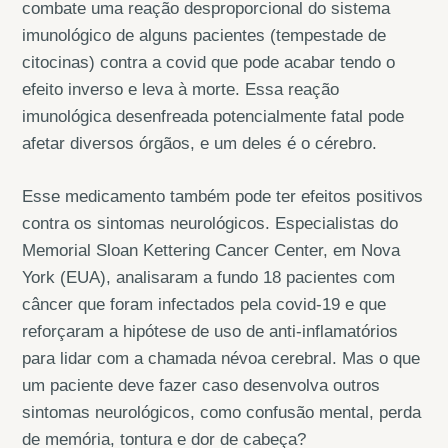
combate uma reação desproporcional do sistema
imunológico de alguns pacientes (tempestade de
citocinas) contra a covid que pode acabar tendo o
efeito inverso e leva à morte. Essa reação
imunológica desenfreada potencialmente fatal pode
afetar diversos órgãos, e um deles é o cérebro.
Esse medicamento também pode ter efeitos positivos
contra os sintomas neurológicos. Especialistas do
Memorial Sloan Kettering Cancer Center, em Nova
York (EUA), analisaram a fundo 18 pacientes com
câncer que foram infectados pela covid-19 e que
reforçaram a hipótese de uso de anti-inflamatórios
para lidar com a chamada névoa cerebral. Mas o que
um paciente deve fazer caso desenvolva outros
sintomas neurológicos, como confusão mental, perda
de memória, tontura e dor de cabeça?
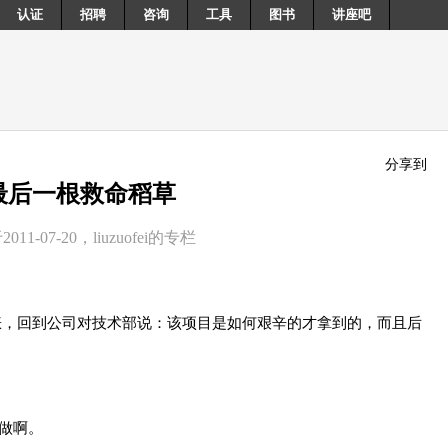
认证
招聘
咨询
工具
图书
讲座吧
分享到
最后一根救命稻草
011-07-20，liuzuofei的专栏
涨，回到公司对技术部说：该项目是如何艰辛的才拿到的，而且后
做啊。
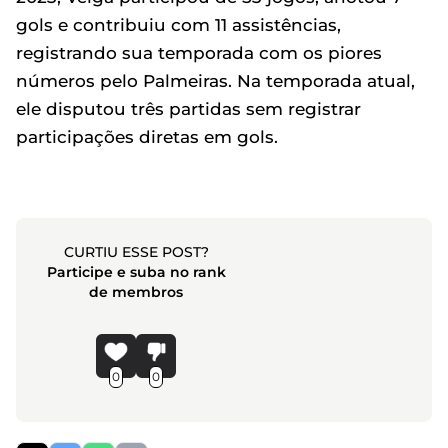
gols e contribuiu com 11 assistências,
registrando sua temporada com os piores
números pelo Palmeiras. Na temporada atual,
ele disputou três partidas sem registrar
participações diretas em gols.
CURTIU ESSE POST?
Participe e suba no rank
de membros
0
0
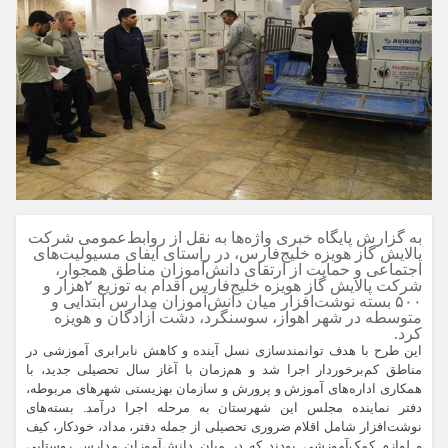
به
گزارش پایگاه خبری واژه‌ها به نقل از روابط‌عمومی شرکت
پالایش گاز هویزه خلیج‌فارس، در راستای ایفای مسیولیت‌های
اجتماعی و حمایت از ارتقای دانش‌آموزان مناطق همجوار،
شرکت پالایش گاز هویزه خلیج‌فارس اقدام به توزیع ۲هزار و
۵۰۰ بسته نوشت‌افزار میان دانش‌آموزان مدارس ابتدایی و
متوسطه در شهر اهواز، سوسنگرد، دشت آزادگان و هویزه
کرد.
این طرح با هدف توانمندسازی نسل آینده و کاهش نابرابری آموزشی در
مناطق کم‌برخوردار اجرا شد و هم‌زمان با آغاز سال تحصیلی جدید، با
همکاری اداره‌های آموزش و پرورش و سازمان بهزیستی شهرهای مربوطه،
دفتر نماینده مجلس این شهرستان به مرحله اجرا درآمد. بسته‌های
نوشت‌افزار شامل اقلام ضروری تحصیلی از جمله دفتر، مداد، خودکار، کیف
و لوازم کمک‌آموزشی بودند که در میان دانش‌آموزان مدارس روستایی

★ ★ ★ ★ ★

The whole listing, pictures excluded, should be output exactly.

§ RESPONSE BELOW
combate uma reação desproporcional do sistema
imunológico de alguns pacientes (tempestade de
citocinas) contra a covid que pode acabar tendo o
efeito inverso e leva à morte. Essa reação
imunológica desenfreada potencialmente fatal pode
afetar diversos órgãos, e um deles é o cérebro.
Esse medicamento também pode ter efeitos positivos
contra os sintomas neurológicos. Especialistas do
Memorial Sloan Kettering Cancer Center, em Nova
York (EUA), analisaram a fundo 18 pacientes com
câncer que foram infectados pela covid-19 e que
reforçaram a hipótese de uso de anti-inflamatórios
para lidar com a chamada névoa cerebral. Mas o que
um paciente deve fazer caso desenvolva outros
sintomas neurológicos, como confusão mental, perda
de memória, tontura e dor de cabeça?
认证
招聘
咨询
工具
图书
讲座吧
分享到
最后一根救命稻草
011-07-20，liuzuofei的专栏
涨，回到公司对技术部说：该项目是如何艰辛的才拿到的，而且后
做啊。
gols e contribuiu com 11 assistências,
registrando sua temporada com os piores
números pelo Palmeiras. Na temporada atual,
ele disputou três partidas sem registrar
participações diretas em gols.
CURTIU ESSE POST?
Participe e suba no rank
de membros
0
0
به
گزارش پایگاه خبری واژه‌ها به نقل از روابط‌عمومی شرکت
پالایش گاز هویزه خلیج‌فارس، در راستای ایفای مسیولیت‌های
اجتماعی و حمایت از ارتقای دانش‌آموزان مناطق همجوار،
شرکت پالایش گاز هویزه خلیج‌فارس اقدام به توزیع ۲هزار و
۵۰۰ بسته نوشت‌افزار میان دانش‌آموزان مدارس ابتدایی و
متوسطه در شهر اهواز، سوسنگرد، دشت آزادگان و هویزه
کرد.
این طرح با هدف توانمندسازی نسل آینده و کاهش نابرابری آموزشی در
مناطق کم‌برخوردار اجرا شد و هم‌زمان با آغاز سال تحصیلی جدید، با
همکاری اداره‌های آموزش و پرورش و سازمان بهزیستی شهرهای مربوطه،
دفتر نماینده مجلس این شهرستان به مرحله اجرا درآمد. بسته‌های
نوشت‌افزار شامل اقلام ضروری تحصیلی از جمله دفتر، مداد، خودکار، کیف
و لوازم کمک‌آموزشی بودند که در میان دانش‌آموزان مدارس روستایی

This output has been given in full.